I've been reading all these recent Oxbridge topics, along with that Oxford copypasta, with some bemusement. I went to Oxford and did a PPE degree. I have also read a lot of bitter posts about poshness but I did see a grain of truth: that the public school upbringing shielded you from feeling offence. It's true. It's always jarring when I come across a /lit/ type in real life, one of those fiercely attempting to climb the class ladder through erudition and intellect alone. It is embarrassing on both sides.

On the one hand, this person, so used to being the towering intellect in their Durham-LSE-UCL (oh spare me about English Literature rankings!)-Warwick social circle (Bristol, Edinburgh, and St. Andrews seem to produce only jolly clowns, not these types), is visibly mortified while realising how much the Oxbridge natural brilliance shines through. What's funny is that they are invariably better read than me. Tolstoy's lesser known works and so on. But they are still visibly insecure, in many cases shaking. Sometimes I use my 3-to-1 tutorial hewn bullshitting technique to pretend that I have read as much as them but I always reveal that I am joking and this terrifies them, as if realising I have been boxing with both hands behind my back. Please, you guys, DON'T come across so try hard.

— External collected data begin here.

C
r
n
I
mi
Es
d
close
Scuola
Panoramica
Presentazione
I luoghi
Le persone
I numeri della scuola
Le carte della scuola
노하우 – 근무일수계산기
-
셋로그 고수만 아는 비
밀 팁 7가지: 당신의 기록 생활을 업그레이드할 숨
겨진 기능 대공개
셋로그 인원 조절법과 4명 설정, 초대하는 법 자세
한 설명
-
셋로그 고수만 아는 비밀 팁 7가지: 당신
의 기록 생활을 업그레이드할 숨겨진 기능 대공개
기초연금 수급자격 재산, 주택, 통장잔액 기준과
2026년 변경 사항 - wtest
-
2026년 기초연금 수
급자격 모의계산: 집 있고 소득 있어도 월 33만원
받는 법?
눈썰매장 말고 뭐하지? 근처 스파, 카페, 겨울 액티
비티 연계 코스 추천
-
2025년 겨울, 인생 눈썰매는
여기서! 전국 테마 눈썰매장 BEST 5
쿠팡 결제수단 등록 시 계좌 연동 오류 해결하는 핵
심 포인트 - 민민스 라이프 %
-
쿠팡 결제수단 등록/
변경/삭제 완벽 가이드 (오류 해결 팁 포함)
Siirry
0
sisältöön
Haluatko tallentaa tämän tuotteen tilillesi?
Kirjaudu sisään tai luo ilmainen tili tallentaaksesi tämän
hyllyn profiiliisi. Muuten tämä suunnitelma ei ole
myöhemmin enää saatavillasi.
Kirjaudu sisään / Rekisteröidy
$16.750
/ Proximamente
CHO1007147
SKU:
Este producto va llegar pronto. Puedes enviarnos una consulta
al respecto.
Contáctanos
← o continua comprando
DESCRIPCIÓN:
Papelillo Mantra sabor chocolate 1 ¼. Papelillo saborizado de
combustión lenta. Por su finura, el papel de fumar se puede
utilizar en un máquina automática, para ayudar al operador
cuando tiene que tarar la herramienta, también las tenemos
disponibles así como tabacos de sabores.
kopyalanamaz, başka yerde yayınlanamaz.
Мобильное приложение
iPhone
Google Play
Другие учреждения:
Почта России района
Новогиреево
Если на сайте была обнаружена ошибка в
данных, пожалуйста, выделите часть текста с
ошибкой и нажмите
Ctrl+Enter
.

I now float in and out of fashionable South Kensington, Russel Square, and, when I feel like knobbing that hipsterish girl you cooed over in your 30 person English tutorials as a Chinese teaching assistant failed to draw ANY original thoughts from the class, Camden mileus on these autumnal and winter Friday and Saturday nights. It's quite funny really, my friends and I were academically brilliant, on many occasions being invited for individual wine sessions with multiple tutors from Economics, Law, and English Literature, and being begged to continue on with further study- on one occasion my tutor postponed his meeting with the Presidents of the World Bank and IMF where he would advise them of the Venezuela situation, in order to plead with me to develop a Hegelian line of attack on the similarities of English common law and Constantinople law that I had mentioned in a throwaway comment- and yet, in these fashionable parties, the most easily brilliant and witty people were the Oxbridge colleagues among us who had done so academically badly. Lowly Atillas, lazy Desmonds, narcoleptic Douglases: who knew they were so brilliant? But I guess that's Oxbridge for you!